Retiring in 2 months at 49

... I am currently managing my budget and spending with spreadsheets and Mint. While I don't mind the work, it does take up a bit of time since I have to consolidate activity across multiple investment accounts. I also have to manually transfer funds from my investment account to my checking account as needed to cover any remaining needs to balance the books. Then I need to figure out what to do with any remaining dividends that were unused. Leave as cash or reinvest? And what happens if my needs exceed the amount of dividends I receive monthly? Do I sell stock or do I dip into emergency fund temporarily?...
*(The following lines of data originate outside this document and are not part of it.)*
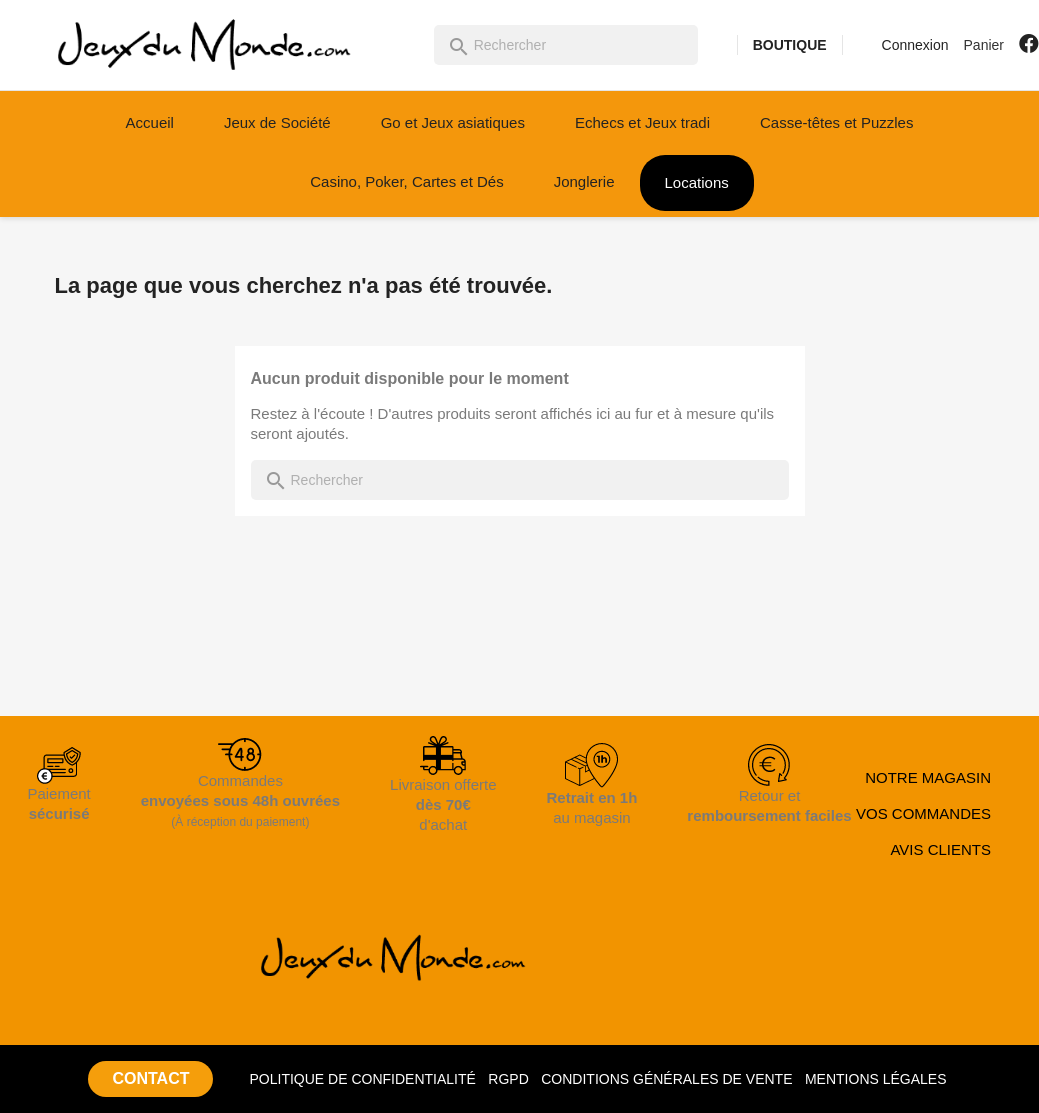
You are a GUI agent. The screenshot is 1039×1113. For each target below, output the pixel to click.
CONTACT (150, 1078)
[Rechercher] (566, 45)
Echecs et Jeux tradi (642, 122)
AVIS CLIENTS (940, 849)
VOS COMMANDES (923, 813)
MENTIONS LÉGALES (876, 1079)
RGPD (508, 1079)
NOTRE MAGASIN (928, 777)
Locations (697, 182)
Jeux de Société (277, 122)
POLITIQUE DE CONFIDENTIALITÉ (362, 1079)
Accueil (150, 122)
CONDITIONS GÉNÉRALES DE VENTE (666, 1079)
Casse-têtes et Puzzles (836, 122)
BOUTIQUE (790, 45)
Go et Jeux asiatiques (453, 122)
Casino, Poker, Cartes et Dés (406, 181)
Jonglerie (584, 181)
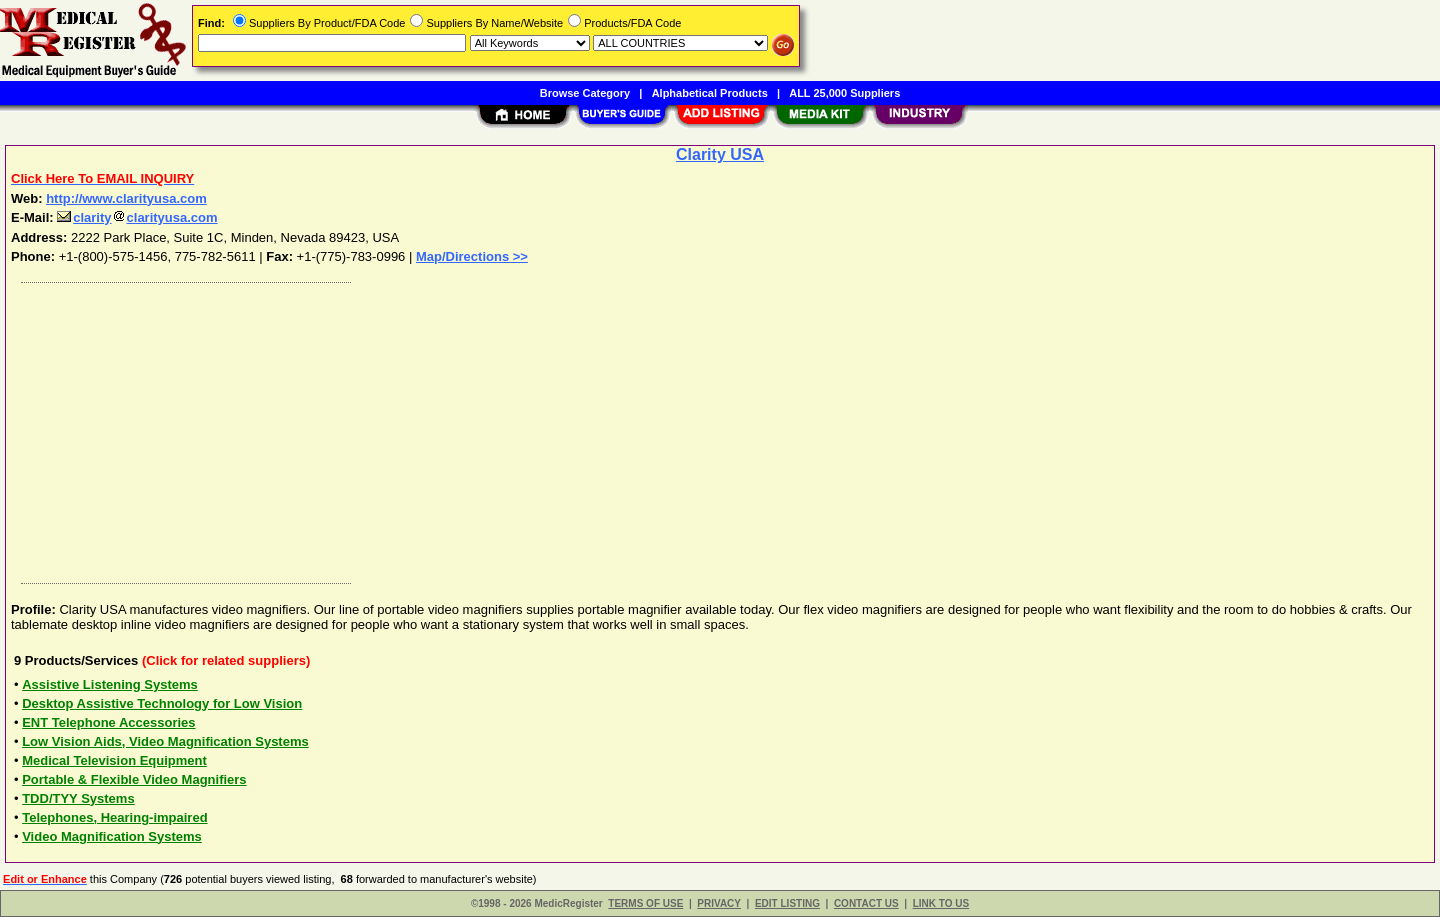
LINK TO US (941, 903)
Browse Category (585, 93)
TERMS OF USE (645, 903)
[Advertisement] (613, 428)
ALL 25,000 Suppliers (844, 93)
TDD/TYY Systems (78, 798)
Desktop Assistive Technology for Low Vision (162, 703)
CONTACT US (866, 903)
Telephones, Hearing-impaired (114, 817)
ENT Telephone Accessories (108, 722)
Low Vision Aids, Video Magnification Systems (165, 741)
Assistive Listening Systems (110, 684)
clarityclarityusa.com (137, 217)
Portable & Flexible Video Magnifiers (134, 779)
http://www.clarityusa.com (126, 198)
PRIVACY (719, 903)
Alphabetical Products (710, 93)
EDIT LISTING (787, 903)
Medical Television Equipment (114, 760)
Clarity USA (720, 154)
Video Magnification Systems (112, 836)
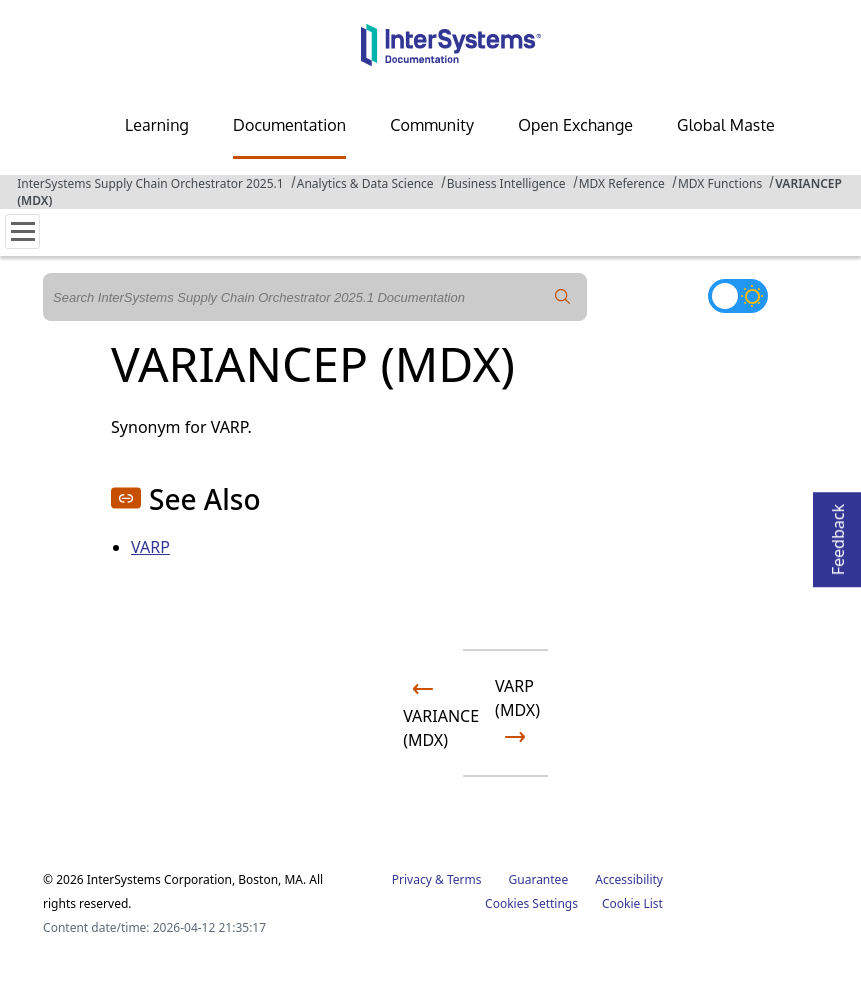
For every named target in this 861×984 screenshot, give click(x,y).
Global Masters (732, 125)
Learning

WADR, you're overthinking it.

I have an online savings account that yields 4.3% that sits between my retirement portfolio and the checking account that I use to pay our bills. When replenished, it has a year's worth of withdrawals and $25k emergency fund. I have an automatic transfer of $x from the online savings account the checking account that I use to pay our bills on the first of every month... my monthly "paycheck". I replenish the online savings account back periodically with a transfer from our retirement portfolio a couple times each year based on the retirement portfolio's cash flows, maturing bonds, etc. Any uninvested cash in the retirement portfolio is in a money market accountthat yields 5.22%.
 
I create an annual cash (MM) pool so I don't have to fiddle with it all the time.
 
WADR, you're overthinking it.

I have an online savings account that yields 4.3% that sits between my retirement portfolio and the checking account that I use to pay our bills. When replenished, it has a year's worth of withdrawals and $25k emergency fund. I have an automatic transfer of $x from the online savings account the checking account that I use to pay our bills on the first of every month... my monthly "paycheck". I replenish the online savings account back periodically with a transfer from our retirement portfolio a couple times each year based on the retirement portfolio's cash flows, maturing bonds, etc. Any uninvested cash in the retirement portfolio is in a money market accountthat yields 5.22%.

I really like this model and is what I envision doing when I retire. Nice and simple, very easy to understand and manage.
 
WADR, you're overthinking it.

I have an online savings account that yields 4.3% that sits between my retirement portfolio and the checking account that I use to pay our bills. When replenished, it has a year's worth of withdrawals and $25k emergency fund. I have an automatic transfer of $x from the online savings account the checking account that I use to pay our bills on the first of every month... my monthly "paycheck". I replenish the online savings account back periodically with a transfer from our retirement portfolio a couple times each year based on the retirement portfolio's cash flows, maturing bonds, etc. Any uninvested cash in the retirement portfolio is in a money market accountthat yields 5.22%.

This seems like a good strategy when expenses and market are stable, but how do you handle unexpected expenses? Do you transfer more from your emergency fund hoping it won't run out before the next replenish? What happens during market downturns and you don't have enough cash in retirement account to fund expenses? How do you decide what investments to sell?
 
This seems like a good strategy when expenses and market are stable, but how do you handle unexpected expenses? Do you transfer more from your emergency fund hoping it won't run out before the next replenish? What happens during market downturns and you don't have enough cash in retirement account to fund expenses? How do you decide what investments to sell?


I hear you. What some here are describing is a bucket strategy - there’s lots of YouTube videos out there on this topic and pros/cons of each.

Personally, I just have my investment portfolio (100% equities + rental properties) and my checking/money market (2 buckets so-to-speak). When my bill paying bucket is nearly empty I sell stock (or rental properties).